◆ **What you have to do**:
Every single record below is to be reproduced exactly.

◆ **Entries supplied**:
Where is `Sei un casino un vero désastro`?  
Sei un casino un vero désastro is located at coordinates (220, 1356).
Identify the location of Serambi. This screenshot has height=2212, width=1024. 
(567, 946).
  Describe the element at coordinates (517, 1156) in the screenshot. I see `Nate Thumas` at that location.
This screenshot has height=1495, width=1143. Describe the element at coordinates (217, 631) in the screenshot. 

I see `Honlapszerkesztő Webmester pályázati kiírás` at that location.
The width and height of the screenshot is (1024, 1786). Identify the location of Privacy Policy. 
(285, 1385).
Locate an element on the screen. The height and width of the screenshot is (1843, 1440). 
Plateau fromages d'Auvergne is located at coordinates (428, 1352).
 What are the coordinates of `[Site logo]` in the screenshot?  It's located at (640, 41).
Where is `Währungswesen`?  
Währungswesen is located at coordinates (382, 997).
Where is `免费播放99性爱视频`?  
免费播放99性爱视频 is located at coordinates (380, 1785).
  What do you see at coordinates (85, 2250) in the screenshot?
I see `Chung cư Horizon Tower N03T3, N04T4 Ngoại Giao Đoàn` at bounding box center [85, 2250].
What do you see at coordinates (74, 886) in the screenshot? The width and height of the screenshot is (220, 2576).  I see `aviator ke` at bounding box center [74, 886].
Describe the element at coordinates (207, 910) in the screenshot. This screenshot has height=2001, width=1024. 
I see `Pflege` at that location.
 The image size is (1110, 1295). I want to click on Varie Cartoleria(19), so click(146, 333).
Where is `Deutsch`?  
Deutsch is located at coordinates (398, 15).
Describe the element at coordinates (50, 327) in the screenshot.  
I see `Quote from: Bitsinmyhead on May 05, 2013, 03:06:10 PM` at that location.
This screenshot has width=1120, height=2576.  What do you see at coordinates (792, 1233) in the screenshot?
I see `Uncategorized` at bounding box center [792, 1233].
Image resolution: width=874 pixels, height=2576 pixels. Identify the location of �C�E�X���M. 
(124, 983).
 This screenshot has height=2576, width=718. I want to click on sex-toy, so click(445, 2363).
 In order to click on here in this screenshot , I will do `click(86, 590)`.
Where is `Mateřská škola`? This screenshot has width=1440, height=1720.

◆ **Exercise answer**:
Where is `Sei un casino un vero désastro`?  
Sei un casino un vero désastro is located at coordinates (220, 1356).
Identify the location of Serambi. This screenshot has height=2212, width=1024. 
(567, 946).
  Describe the element at coordinates (517, 1156) in the screenshot. I see `Nate Thumas` at that location.
This screenshot has height=1495, width=1143. Describe the element at coordinates (217, 631) in the screenshot. 

I see `Honlapszerkesztő Webmester pályázati kiírás` at that location.
The width and height of the screenshot is (1024, 1786). Identify the location of Privacy Policy. 
(285, 1385).
Locate an element on the screen. The height and width of the screenshot is (1843, 1440). 
Plateau fromages d'Auvergne is located at coordinates (428, 1352).
 What are the coordinates of `[Site logo]` in the screenshot?  It's located at (640, 41).
Where is `Währungswesen`?  
Währungswesen is located at coordinates (382, 997).
Where is `免费播放99性爱视频`?  
免费播放99性爱视频 is located at coordinates (380, 1785).
  What do you see at coordinates (85, 2250) in the screenshot?
I see `Chung cư Horizon Tower N03T3, N04T4 Ngoại Giao Đoàn` at bounding box center [85, 2250].
What do you see at coordinates (74, 886) in the screenshot? The width and height of the screenshot is (220, 2576).  I see `aviator ke` at bounding box center [74, 886].
Describe the element at coordinates (207, 910) in the screenshot. This screenshot has height=2001, width=1024. 
I see `Pflege` at that location.
 The image size is (1110, 1295). I want to click on Varie Cartoleria(19), so click(146, 333).
Where is `Deutsch`?  
Deutsch is located at coordinates (398, 15).
Describe the element at coordinates (50, 327) in the screenshot.  
I see `Quote from: Bitsinmyhead on May 05, 2013, 03:06:10 PM` at that location.
This screenshot has width=1120, height=2576.  What do you see at coordinates (792, 1233) in the screenshot?
I see `Uncategorized` at bounding box center [792, 1233].
Image resolution: width=874 pixels, height=2576 pixels. Identify the location of �C�E�X���M. 
(124, 983).
 This screenshot has height=2576, width=718. I want to click on sex-toy, so click(445, 2363).
 In order to click on here in this screenshot , I will do `click(86, 590)`.
Where is `Mateřská škola`? This screenshot has width=1440, height=1720.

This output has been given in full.